Prosthesis users participated in a meeting lasting approximately 75 minutes. They completed two questionnaires (PLSs and satisfaction with prosthesis) and participated in a semistructured one-on-one interview. Health professionals also completed a similar interview and a sociodemographic questionnaire during a meeting lasting approximately 60 minutes. More specifically, the following tools were used.
Quebec User Evaluation of Satisfaction With Assistive Technology Questionnaire
The French version of the Quebec User Evaluation of Satisfaction with Assistive Technology (QUEST29) was used to assess the degree to which users were satisfied with their prosthesis. The first part of the QUEST provides information about the participant, as well as about his or her prosthesis and environment, in other words, personal and environmental factors. The second section of the QUEST reveals the importance that the participants attribute to each of the evaluated variables and rates their degree of satisfaction with each of the variables considered. It is also possible to gather sources of information concerning nonsatisfaction.
Groningen Questionnaire Problems After Arm Amputation
Parts of a French version of Groningen questionnaire were used to assess different types of sensations experienced by users since their amputation.12 It includes questions about the frequency of PLS, PLP, and stump pain (SP) and about the treatment received for PLP. In the questionnaire, PLS and PLP are defined as in the introduction of the present article. SP is defined as any painful sensation in the residual limb.

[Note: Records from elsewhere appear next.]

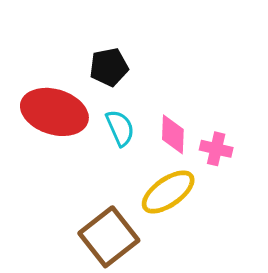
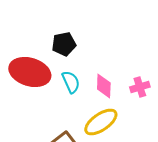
pink cross: (216, 149) -> (140, 87), moved, turned -30

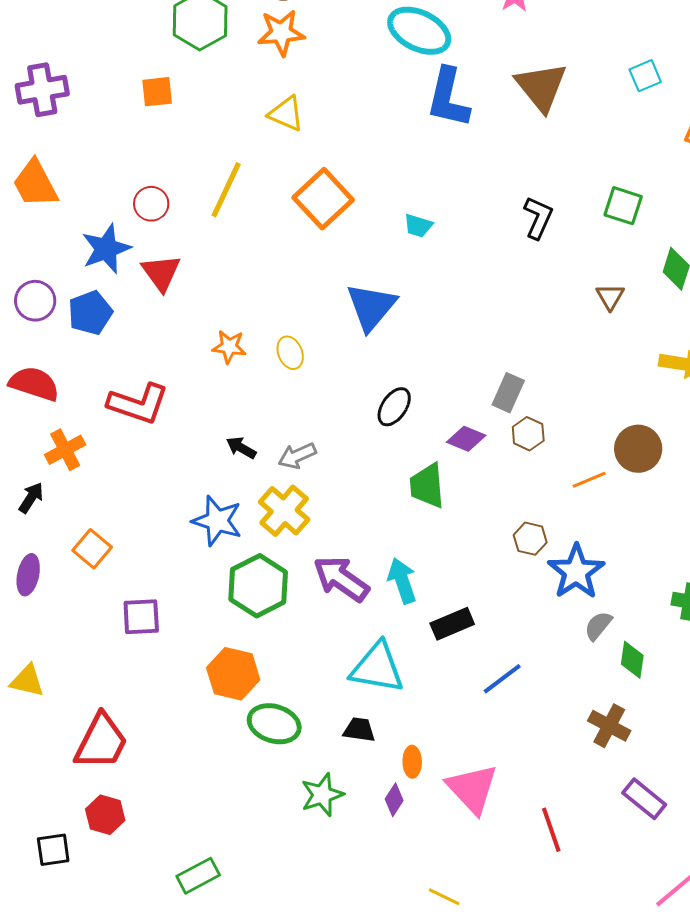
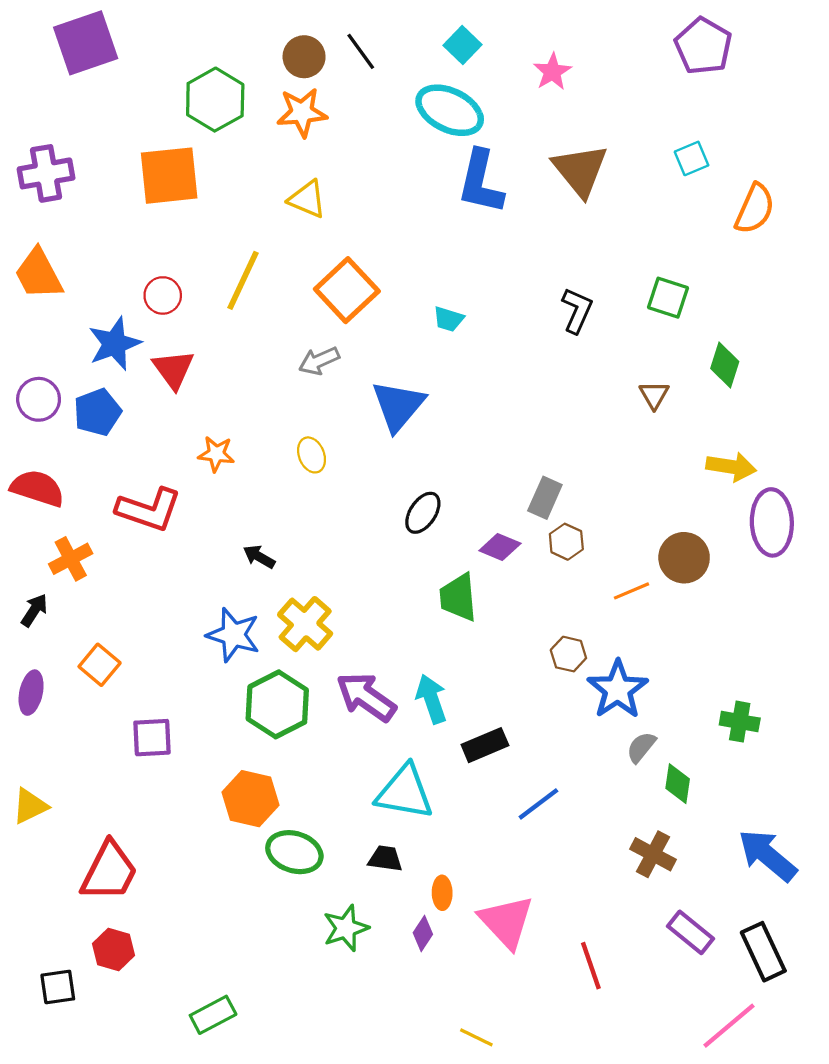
orange square: (157, 92) -> (169, 176), size x1.8
orange star: (229, 347) -> (216, 454), moved
gray arrow: (297, 456) -> (319, 361), moved
yellow triangle: (27, 681) -> (30, 806), turned -39

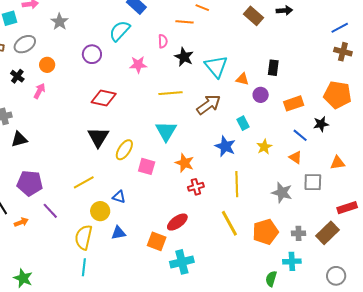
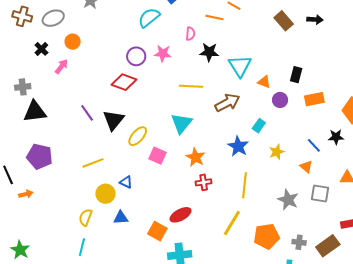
purple circle: (92, 54) -> (136, 56), moved
black star: (184, 57) -> (209, 52), turned -30
orange rectangle: (294, 103) -> (314, 99), moved
cyan rectangle: (243, 123) -> (259, 126), turned 56
black triangle: (19, 139) -> (35, 112), size x1.4
purple line: (50, 211) -> (87, 113), moved
yellow line: (229, 223) -> (232, 223), turned 52
yellow semicircle: (84, 237) -> (85, 217), size x0.7

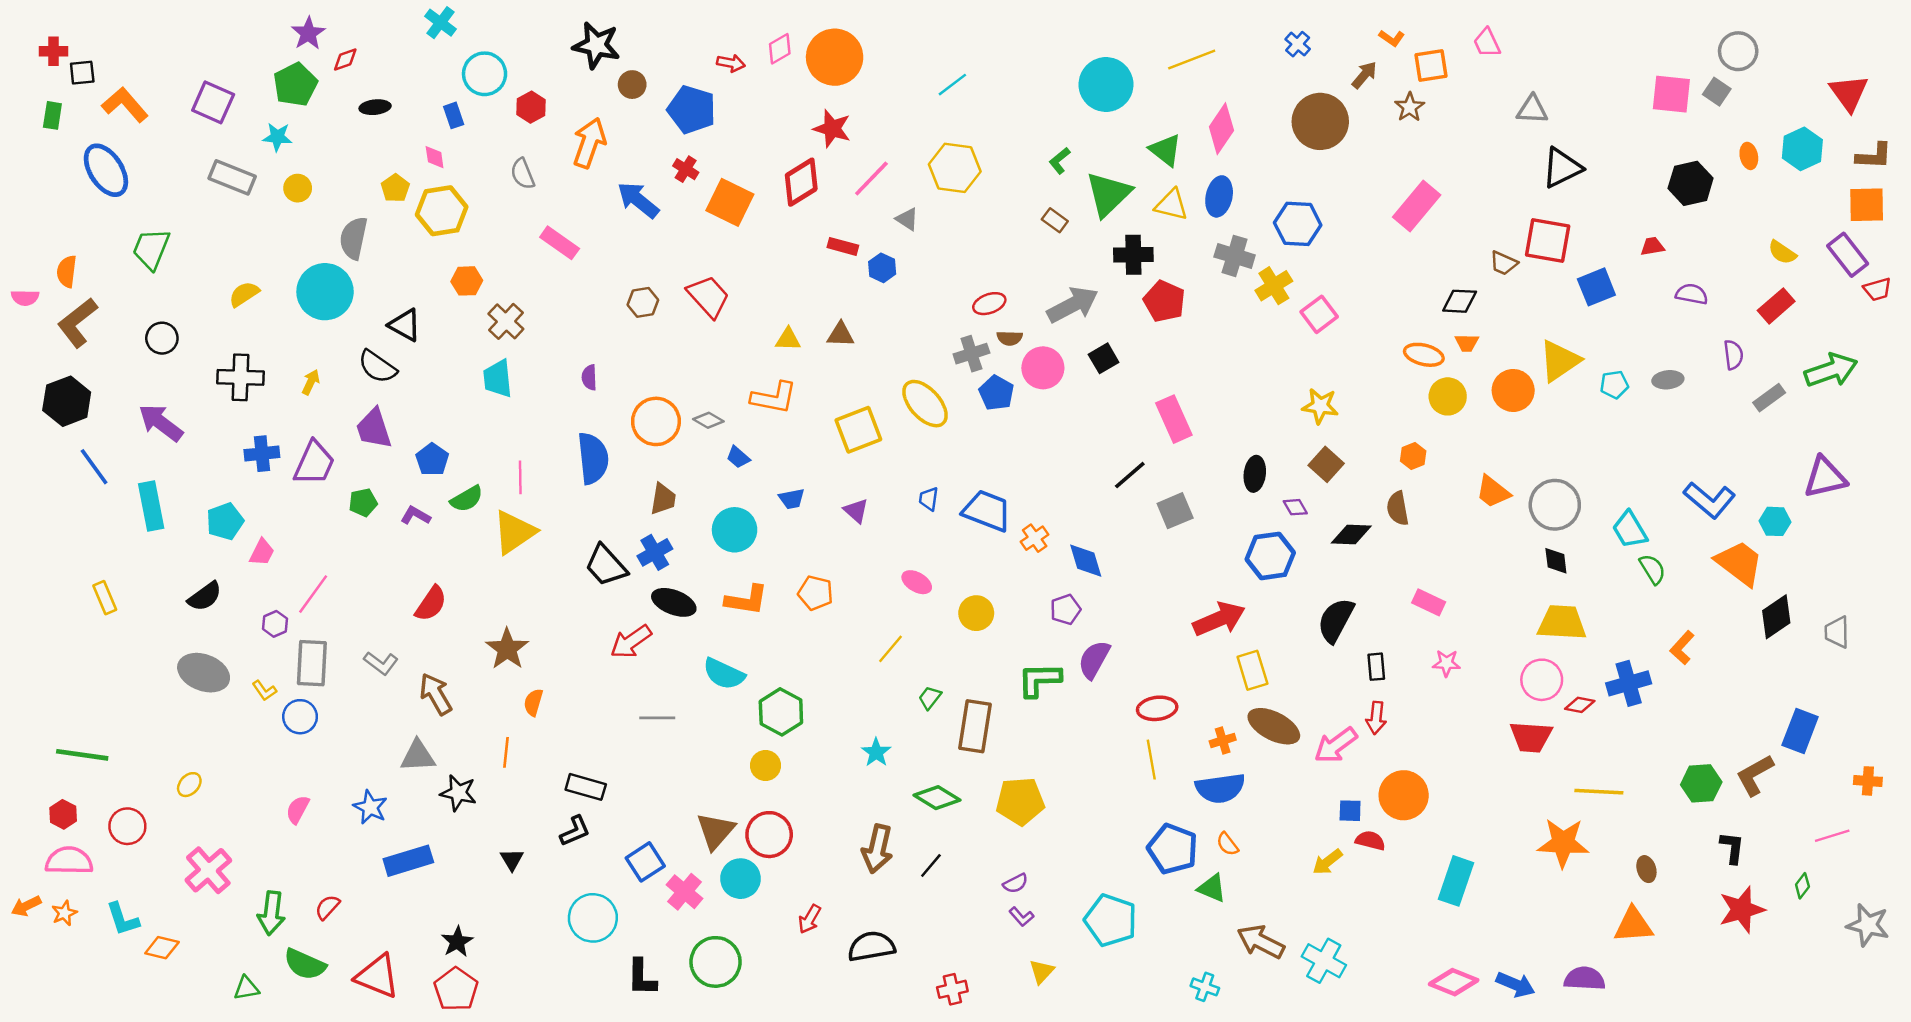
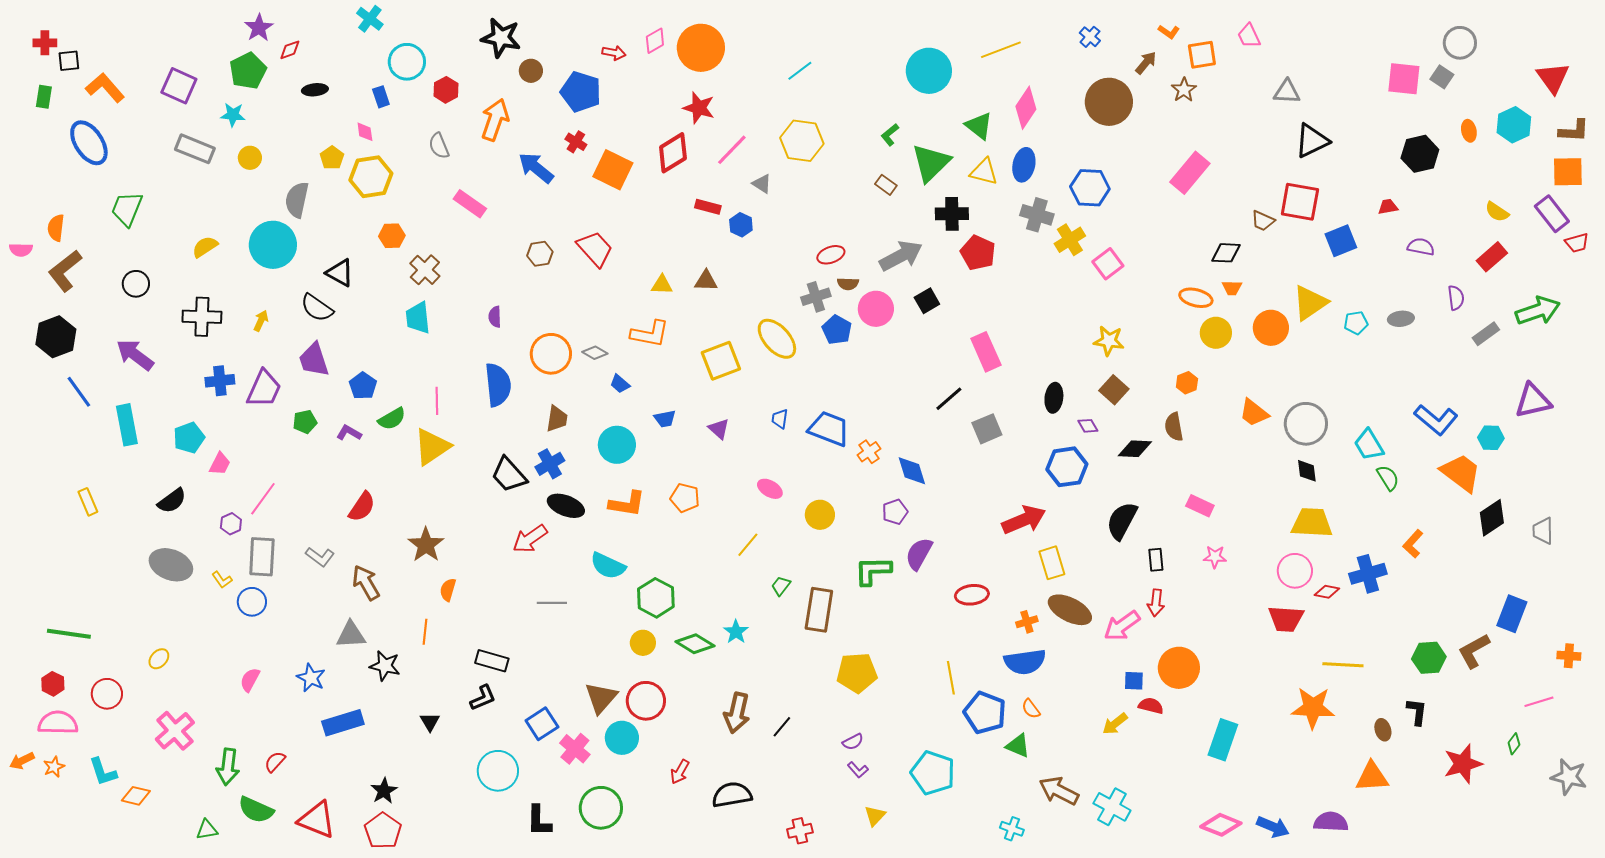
yellow line: (1151, 760) -> (951, 678), moved
green diamond: (937, 798) -> (695, 644), moved
black L-shape: (1732, 848) -> (1417, 712), moved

The interviewer guide contained three general questions linked to the project's objectives: How does wearing and using the prosthesis influence PLSs? How do PLSs help or interfere with the use of the prosthesis? and How are PLSs taken into account in rehabilitation and prosthetic fitting processes? All participants were asked to answer these questions to the best of their experience while specifying to them that there were no good or bad answers. The interviews were recorded. They were performed by a research assistant with experience in interviewing people living with disabilities. The interviewer guide was pretested with two health professionals by the research assistant. Two questions were reformulated to improve understanding.

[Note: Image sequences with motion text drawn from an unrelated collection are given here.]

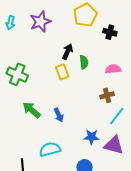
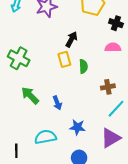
green semicircle: (84, 62) -> (83, 66), moved
pink semicircle: (113, 69) -> (113, 47), moved
blue star: (91, 137) -> (77, 127), moved
purple triangle: (114, 145) -> (111, 138), turned -50

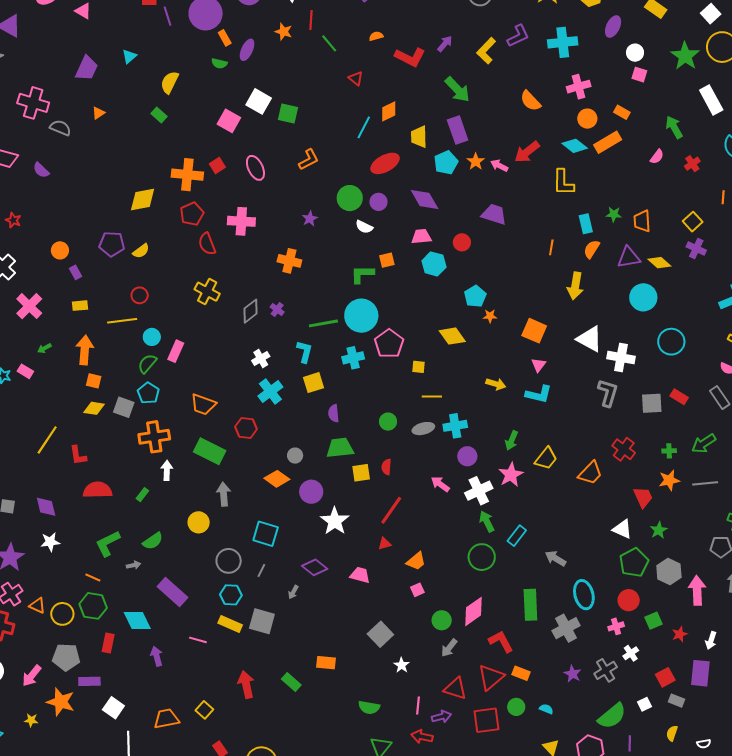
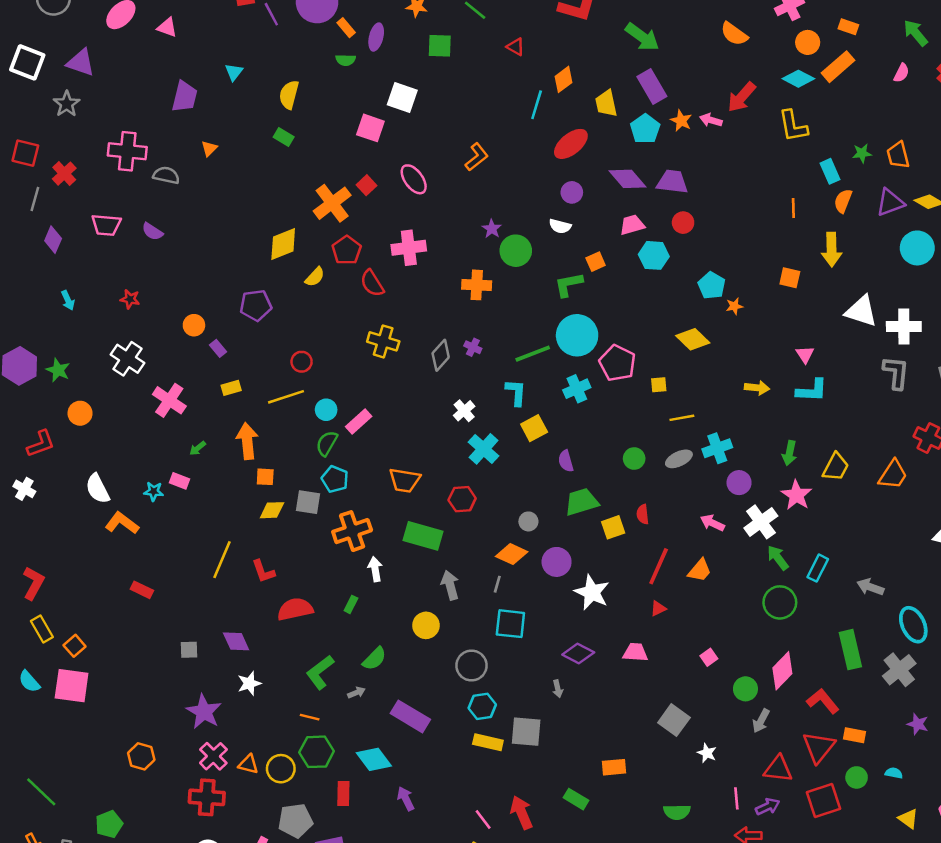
green square: (288, 114) -> (440, 46), moved
orange cross: (187, 175) -> (332, 203), turned -32
green circle: (350, 198) -> (516, 251), moved
purple trapezoid: (494, 214) -> (672, 182), moved
yellow semicircle: (141, 251) -> (315, 277), moved
orange square: (534, 331) -> (790, 278), moved, size x0.7
pink rectangle: (176, 351) -> (359, 422), turned 35
orange trapezoid: (416, 561) -> (700, 570), moved
gray line: (261, 571) -> (497, 584), moved
gray arrow: (293, 592) -> (558, 689), turned -32
pink line: (198, 640) -> (483, 819), moved, turned 48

In accordance with the thematic analysis approach of Braun and Clarke,30 the analysis process involved several steps: familiarization with the data, generation of the initial codes, identification of the themes leading to classification of the interview contents, review and definition of the themes, categorization and classification of the interview statements, and production of the report. The 16 interviews were transcribed verbatim, for a total of about 180 pages. The N′Vivo software was used to code the interview contents. All the verbatim transcription of the interview contents was coded under three main themes: “Influence of prosthesis use on PLS/PLP,” “Influence of PLS/PLP on prosthesis use,” and “Rehabilitation process and PLS/PLP.” Afterward, each theme was synthesized, and the slight differences in participant perception were highlighted. Excerpts from the verbatim have been presented to illustrate these differences. We next explained the possible implication of these data using concepts and data found in the literature. For the questionnaires, data were compiled in a database using Microsoft Office Excel software, and descriptive statistics were produced. Percentages were computed for nominal data and mean ± 1 SD for ordinal and continuous data. For the QUEST, main satisfaction of patients with the technical aspects of the prosthesis and with the services received were computed (mean ± 1 SD).

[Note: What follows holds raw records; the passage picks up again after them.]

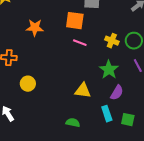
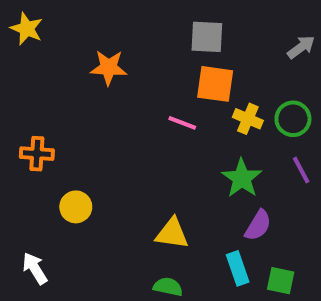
orange square: (75, 21) -> (215, 84), moved
orange star: (35, 28) -> (109, 68), moved
yellow triangle: (83, 91) -> (172, 234), moved

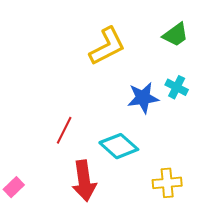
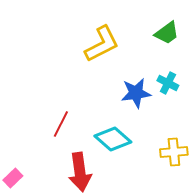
yellow cross: (167, 183) -> (174, 152), moved

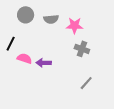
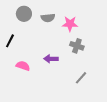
pink semicircle: (24, 59) -> (23, 66), moved
purple arrow: (44, 63) -> (51, 59), moved

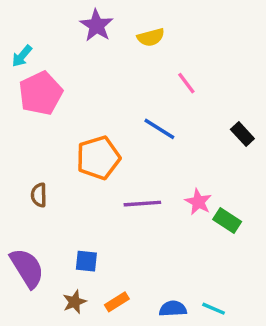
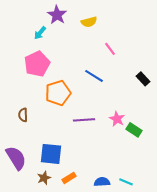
cyan arrow: (22, 56) -> (40, 33), moved
pink pentagon: (41, 93) -> (37, 64), moved
blue square: (86, 261) -> (51, 154), size x1.6

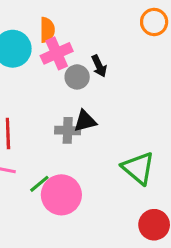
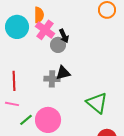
pink cross: (57, 53) -> (45, 30), turned -30
black arrow: (99, 66) -> (64, 36), moved
green line: (39, 184) -> (26, 120), moved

Data obtained from new prosthesis users (n = 3) were similar to data obtained from expert prosthesis users (n = 9); the two groups were therefore treated together. Twelve prosthesis users participated in the study. Their sociodemographic and clinical characteristics are presented in Table 1. All of them sustained a traumatic upper limb amputation. For the majority, amputation involved the dominant hand (67%) and was transradial (92%). The mean time since amputation was 20.0 ± 16.8 years.
All prosthesis users but one reported experiencing PLSs and most of them (75%) expressed being able to voluntarily move their phantom limb. More than half of the users (58%) reported the presence of phantom pain at variable frequencies. One-third of the users said that they were experiencing residual limb pain at the time of the study. One-third of the users stated that they received treatments for PLP and half of them perceived these treatments as effective.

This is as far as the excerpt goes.